# Casket - competition entry



## woodbloke (29 May 2007)

I've decided to do this for an entry:







It's a casket in teak. All corner joints are secret mitre dovetails and the joint between lid and box will also be mitred. Lining will be scribed and mitred in English Walnut handle detail in ebony. An ebony plinth will be fitted. The casket has a faintly oriental look to it and seems straight forward to make.....however it isn't. There are only four external horizontal surfaces in it, the top panel, the join between lid and box, the bottom of the casket and the bottom of the plinth....every thing else is subtly curved, shaped and profiled......should be '_fun_' to make - Rob


----------



## DomValente (29 May 2007)

Sounds good Rob, like the look of the handle opener.

Dom


----------



## Paul Chapman (29 May 2007)

That looks like a very demanding piece, Rob.
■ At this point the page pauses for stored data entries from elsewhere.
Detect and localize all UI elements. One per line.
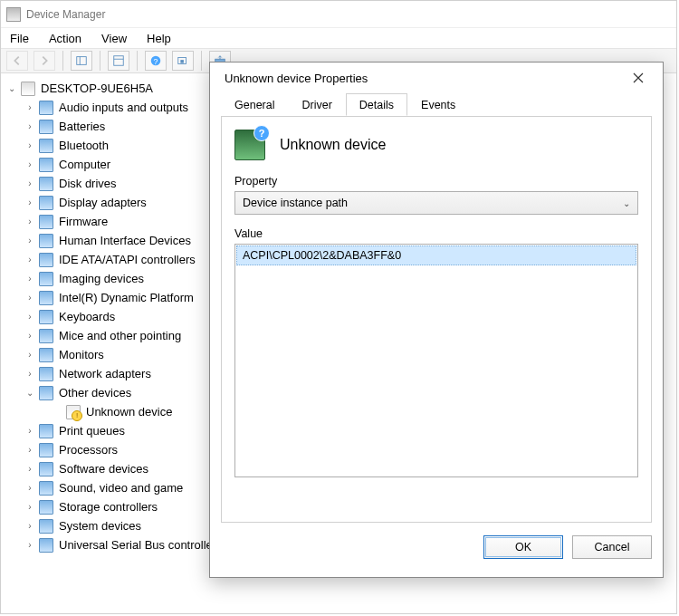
toolbar-separator: [201, 51, 202, 71]
properties-button[interactable]: [108, 51, 129, 71]
category-label: Other devices: [59, 386, 131, 399]
value-listbox[interactable]: ACPI\CPL0002\2&DABA3FF&0: [234, 244, 638, 477]
chevron-right-icon[interactable]: ›: [24, 274, 35, 284]
category-icon: [39, 386, 53, 400]
category-icon: [39, 538, 53, 553]
category-icon: [39, 348, 53, 362]
chevron-right-icon[interactable]: ›: [24, 197, 35, 208]
chevron-right-icon[interactable]: ›: [24, 521, 35, 532]
dialog-body: General Driver Details Events Unknown de…: [210, 93, 663, 523]
category-icon: [39, 519, 53, 534]
category-icon: [39, 139, 53, 153]
app-icon: [6, 7, 21, 22]
dialog-titlebar[interactable]: Unknown device Properties: [210, 63, 663, 93]
value-label: Value: [234, 227, 638, 240]
close-button[interactable]: [625, 67, 652, 89]
category-label: Batteries: [59, 120, 105, 133]
chevron-right-icon[interactable]: ›: [24, 102, 35, 113]
category-label: System devices: [59, 519, 141, 533]
chevron-right-icon[interactable]: ›: [24, 483, 35, 494]
menu-file[interactable]: File: [10, 32, 29, 45]
category-icon: [39, 367, 53, 381]
category-label: Firmware: [59, 215, 108, 228]
category-label: Storage controllers: [59, 500, 158, 514]
chevron-right-icon[interactable]: ›: [24, 426, 35, 437]
chevron-down-icon[interactable]: ⌄: [24, 388, 35, 399]
category-label: Universal Serial Bus controllers: [59, 538, 223, 552]
close-icon: [633, 72, 644, 83]
dialog-button-row: OK Cancel: [210, 523, 663, 572]
tab-general[interactable]: General: [221, 93, 288, 116]
chevron-right-icon[interactable]: ›: [24, 178, 35, 189]
chevron-right-icon[interactable]: ›: [24, 312, 35, 322]
svg-rect-2: [114, 56, 124, 66]
category-icon: [39, 462, 53, 476]
window-title: Device Manager: [26, 8, 105, 21]
menu-action[interactable]: Action: [49, 32, 81, 45]
chevron-right-icon[interactable]: ›: [24, 445, 35, 456]
tab-panel-details: Unknown device Property Device instance …: [221, 117, 652, 523]
category-icon: [39, 120, 53, 134]
chevron-right-icon[interactable]: ›: [24, 502, 35, 513]
device-icon: [234, 130, 265, 160]
ok-button[interactable]: OK: [483, 535, 563, 559]
svg-rect-0: [77, 57, 87, 65]
chevron-right-icon[interactable]: ›: [24, 331, 35, 342]
chevron-right-icon[interactable]: ›: [24, 540, 35, 551]
category-label: Network adapters: [59, 367, 151, 380]
svg-text:?: ?: [154, 57, 158, 66]
chevron-right-icon[interactable]: ›: [24, 217, 35, 227]
properties-dialog: Unknown device Properties General Driver…: [209, 62, 664, 578]
category-icon: [39, 196, 53, 210]
tab-details[interactable]: Details: [346, 93, 407, 116]
toolbar-separator: [62, 51, 63, 71]
category-label: Human Interface Devices: [59, 234, 191, 247]
category-label: Bluetooth: [59, 139, 109, 152]
warning-device-icon: [66, 405, 81, 419]
category-label: Keyboards: [59, 310, 115, 323]
titlebar: Device Manager: [1, 1, 676, 28]
cancel-button[interactable]: Cancel: [572, 535, 652, 559]
chevron-down-icon[interactable]: ⌄: [6, 83, 17, 94]
tab-driver[interactable]: Driver: [288, 93, 345, 116]
toolbar-separator: [100, 51, 100, 71]
category-icon: [39, 329, 53, 343]
category-icon: [39, 272, 53, 286]
chevron-down-icon: ⌄: [623, 198, 630, 208]
tab-strip: General Driver Details Events: [221, 93, 652, 117]
chevron-right-icon[interactable]: ›: [24, 255, 35, 265]
device-label: Unknown device: [86, 405, 172, 419]
category-icon: [39, 443, 53, 457]
svg-rect-7: [180, 60, 184, 63]
scan-hardware-button[interactable]: [172, 51, 194, 71]
chevron-right-icon[interactable]: ›: [24, 350, 35, 361]
property-dropdown[interactable]: Device instance path ⌄: [234, 191, 638, 215]
toolbar-separator: [137, 51, 138, 71]
chevron-right-icon[interactable]: ›: [24, 236, 35, 246]
chevron-right-icon[interactable]: ›: [24, 121, 35, 132]
value-item[interactable]: ACPI\CPL0002\2&DABA3FF&0: [236, 245, 636, 265]
chevron-right-icon[interactable]: ›: [24, 159, 35, 170]
help-button[interactable]: ?: [145, 51, 167, 71]
category-label: Intel(R) Dynamic Platform: [59, 291, 194, 304]
category-label: Display adapters: [59, 196, 147, 209]
chevron-right-icon[interactable]: ›: [24, 140, 35, 151]
category-label: Monitors: [59, 348, 104, 361]
category-icon: [39, 500, 53, 515]
menu-help[interactable]: Help: [147, 32, 171, 45]
chevron-right-icon[interactable]: ›: [24, 369, 35, 380]
category-icon: [39, 177, 53, 191]
property-label: Property: [234, 175, 638, 188]
category-icon: [39, 215, 53, 229]
category-icon: [39, 481, 53, 496]
device-header: Unknown device: [234, 130, 638, 160]
category-icon: [39, 310, 53, 324]
category-icon: [39, 101, 53, 115]
show-hide-tree-button[interactable]: [71, 51, 92, 71]
category-label: Audio inputs and outputs: [59, 101, 188, 114]
category-label: Print queues: [59, 424, 125, 438]
chevron-right-icon[interactable]: ›: [24, 293, 35, 303]
menu-view[interactable]: View: [101, 32, 127, 45]
tab-events[interactable]: Events: [407, 93, 469, 116]
chevron-right-icon[interactable]: ›: [24, 464, 35, 475]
But the end result should be a real cracker 8) 

Cheers :wink: 

Paul


----------



## Alf (30 May 2007)

Well, Rob, I can see why you were bemoaning the choice of teak - secret mitred dovetails?! Gretly looking forward to seeing this one come together.

Cheers, Alf

P.S. You do like a challenge, don't you? :shock: :lol:


----------



## woodbloke (30 May 2007)

Alf":2bex5j61 said:


> Well, Rob, I can see why you were bemoaning the choice of teak - secret mitred dovetails?! Gretly looking forward to seeing this one come together.
> 
> Cheers, Alf
> 
> P.S. You do like a challenge, don't you? :shock: :lol:



Alf - at the end of the jour, and all things considered, to be fair, honest and truthful and in the words of the bard..... the envelope needs to be pushed, boundaries ought to be extended, need to hit the ground running etc, etc .....(coat, hat, umbi, door) but it's still a bit of a ](*,)


----------